GRANGEVILLE – Syringa Hospital Board members received a deeper look at value-based care when a representative from Caravan Health visited the Dec. 17 meeting.
Value-based programs reward health care providers with incentive payments for the quality of care they give to people.
“Wellness exams are a huge component as you move toward,” value-based care explained Caravan’s Ashley Umberger-Marciniak. “The wellness checkups are less hands-on and more about interview, history with the patient.”
She spoke about the importance of detailed coding, specifically in Medicare, to be reimbursed correctly.
“Although we’re focusing more on Medicare,” and its evolving regulations, “we want you to take a look at your patient population as a whole,” she emphasized.
She said commercial payers are already aligning to the value-based method, adding, “it’s not unique to Medicare.”
According to a “financial dashboard” sheet included in the month’s board packets, for the month ending Nov. 30, Medicare payment as a percentage of Syringa’s gross revenue was 51.3 percent.
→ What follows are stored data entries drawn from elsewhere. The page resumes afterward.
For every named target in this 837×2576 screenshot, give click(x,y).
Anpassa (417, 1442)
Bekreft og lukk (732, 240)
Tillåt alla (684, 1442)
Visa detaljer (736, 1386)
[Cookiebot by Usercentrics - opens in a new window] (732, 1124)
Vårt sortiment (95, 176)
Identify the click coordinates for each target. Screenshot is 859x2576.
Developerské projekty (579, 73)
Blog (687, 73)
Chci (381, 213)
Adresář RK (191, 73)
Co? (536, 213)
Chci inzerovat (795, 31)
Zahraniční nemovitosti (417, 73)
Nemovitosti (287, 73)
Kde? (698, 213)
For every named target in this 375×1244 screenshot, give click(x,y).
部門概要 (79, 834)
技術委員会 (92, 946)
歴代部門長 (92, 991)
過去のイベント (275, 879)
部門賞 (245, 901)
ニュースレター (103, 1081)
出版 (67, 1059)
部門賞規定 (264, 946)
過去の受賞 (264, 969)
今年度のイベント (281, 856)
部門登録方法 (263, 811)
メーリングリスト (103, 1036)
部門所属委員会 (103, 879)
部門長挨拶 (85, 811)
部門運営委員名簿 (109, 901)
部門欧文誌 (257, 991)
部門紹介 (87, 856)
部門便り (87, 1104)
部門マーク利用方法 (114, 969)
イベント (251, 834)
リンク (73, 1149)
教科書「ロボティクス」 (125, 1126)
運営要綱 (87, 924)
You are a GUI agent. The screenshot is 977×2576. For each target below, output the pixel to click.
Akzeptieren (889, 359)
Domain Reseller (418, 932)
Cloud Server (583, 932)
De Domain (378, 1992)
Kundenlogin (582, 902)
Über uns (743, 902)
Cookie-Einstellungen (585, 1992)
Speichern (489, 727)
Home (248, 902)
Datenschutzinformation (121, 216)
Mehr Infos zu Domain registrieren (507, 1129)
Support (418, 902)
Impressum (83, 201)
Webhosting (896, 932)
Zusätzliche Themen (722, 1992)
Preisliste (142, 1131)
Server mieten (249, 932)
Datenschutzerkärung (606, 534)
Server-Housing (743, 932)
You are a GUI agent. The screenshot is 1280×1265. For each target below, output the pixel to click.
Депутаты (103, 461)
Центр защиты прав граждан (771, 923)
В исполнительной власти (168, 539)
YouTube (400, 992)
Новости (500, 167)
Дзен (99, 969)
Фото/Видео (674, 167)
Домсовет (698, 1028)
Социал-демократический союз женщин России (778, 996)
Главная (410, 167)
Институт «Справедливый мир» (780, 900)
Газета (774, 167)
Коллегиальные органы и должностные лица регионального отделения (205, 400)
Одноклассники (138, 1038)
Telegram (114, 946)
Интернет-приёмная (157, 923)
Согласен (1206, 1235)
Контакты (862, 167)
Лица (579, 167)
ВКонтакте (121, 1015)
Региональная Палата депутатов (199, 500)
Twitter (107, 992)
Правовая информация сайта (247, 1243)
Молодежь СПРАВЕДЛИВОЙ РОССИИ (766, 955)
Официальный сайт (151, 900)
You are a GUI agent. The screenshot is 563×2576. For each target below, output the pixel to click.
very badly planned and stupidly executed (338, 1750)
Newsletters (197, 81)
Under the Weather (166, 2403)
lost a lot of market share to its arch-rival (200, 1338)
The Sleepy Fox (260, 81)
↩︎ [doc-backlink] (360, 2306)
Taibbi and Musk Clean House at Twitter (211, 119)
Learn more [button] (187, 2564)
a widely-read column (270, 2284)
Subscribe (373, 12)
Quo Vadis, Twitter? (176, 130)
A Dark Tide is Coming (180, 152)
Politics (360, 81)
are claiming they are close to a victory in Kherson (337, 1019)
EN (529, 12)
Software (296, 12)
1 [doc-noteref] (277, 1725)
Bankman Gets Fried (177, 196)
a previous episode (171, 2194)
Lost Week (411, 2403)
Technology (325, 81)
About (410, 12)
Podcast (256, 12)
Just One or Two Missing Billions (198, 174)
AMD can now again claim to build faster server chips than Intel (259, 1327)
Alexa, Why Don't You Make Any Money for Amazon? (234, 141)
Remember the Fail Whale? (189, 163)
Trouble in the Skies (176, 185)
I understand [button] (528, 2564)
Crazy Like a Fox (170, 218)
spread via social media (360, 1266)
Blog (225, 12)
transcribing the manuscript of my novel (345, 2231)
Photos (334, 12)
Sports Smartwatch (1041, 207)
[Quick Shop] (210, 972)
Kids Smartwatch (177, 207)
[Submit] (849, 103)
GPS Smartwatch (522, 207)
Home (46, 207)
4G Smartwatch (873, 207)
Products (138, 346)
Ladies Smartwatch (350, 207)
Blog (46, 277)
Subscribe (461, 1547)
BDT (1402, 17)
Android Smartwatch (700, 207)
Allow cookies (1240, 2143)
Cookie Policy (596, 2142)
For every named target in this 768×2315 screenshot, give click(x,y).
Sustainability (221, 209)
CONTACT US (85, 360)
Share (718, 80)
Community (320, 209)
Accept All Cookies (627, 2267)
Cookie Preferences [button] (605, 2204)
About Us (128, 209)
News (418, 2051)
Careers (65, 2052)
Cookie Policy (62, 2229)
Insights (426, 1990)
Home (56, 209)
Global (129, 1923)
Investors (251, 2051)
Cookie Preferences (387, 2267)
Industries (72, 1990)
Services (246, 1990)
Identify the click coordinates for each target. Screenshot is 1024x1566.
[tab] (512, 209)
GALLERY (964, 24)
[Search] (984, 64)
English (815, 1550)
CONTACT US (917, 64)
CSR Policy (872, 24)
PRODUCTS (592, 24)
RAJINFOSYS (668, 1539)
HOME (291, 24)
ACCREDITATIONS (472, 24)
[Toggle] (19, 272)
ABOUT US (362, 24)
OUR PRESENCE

In other news, chief nursing officer Alex Frei reported the nursing department and discharge planning team “have done a fantastic job reducing our internal readmission rate this past fiscal year.”
“We are now taking that momentum and working on ways to increase communication throughout all levels of the patient care team. We are accomplishing this through our implementation of the standardized reporting,” Frei said. “Dr. Griffis is our provider lead for our continuum of care committee and he has helped tremendously when it comes to ideas and strategy for nurse and doctor communications. We are confident that this program will enhance our patient care to an even higher level than it already is.”
Director of clinic operations, Michelle Schaeffer, reported on the Syringa Primary Clinic restructure.
A taskforce to develop the new workflow to improve efficiency consists of employees across a variety of departments.
“The clinic is doing very well with annual wellness visits and have exceeded the internal goal of 20 percent – the goal for the end of 2020 is 40 percent,” of the traditional Medicare population, Schaeffer reported.
In coordination with value-based care, she said the focus on clinical documentation improvement is to meet the medical necessity which will be the most help in meeting the highest level of specificity of disease through coding.
CEO Abner King’s report included he, Frei and Schaeffer met with Joyce Dearstyne, Framing Our Community, in November to discuss design recommendations for a proposed community center in Elk City that would house future clinic operations.
He also reported a team from Syringa visited Kootenai Care Network in November. This is an integrated network participating in value-based payment services for Kootenai Health.
Chief financial officer, Betty Watson, reported gross charges written off as bad debt and sent to collection for November were $95,896, which is 5 percent of gross charges. The payment to Kootenai Health for services agreement fees was $19,506.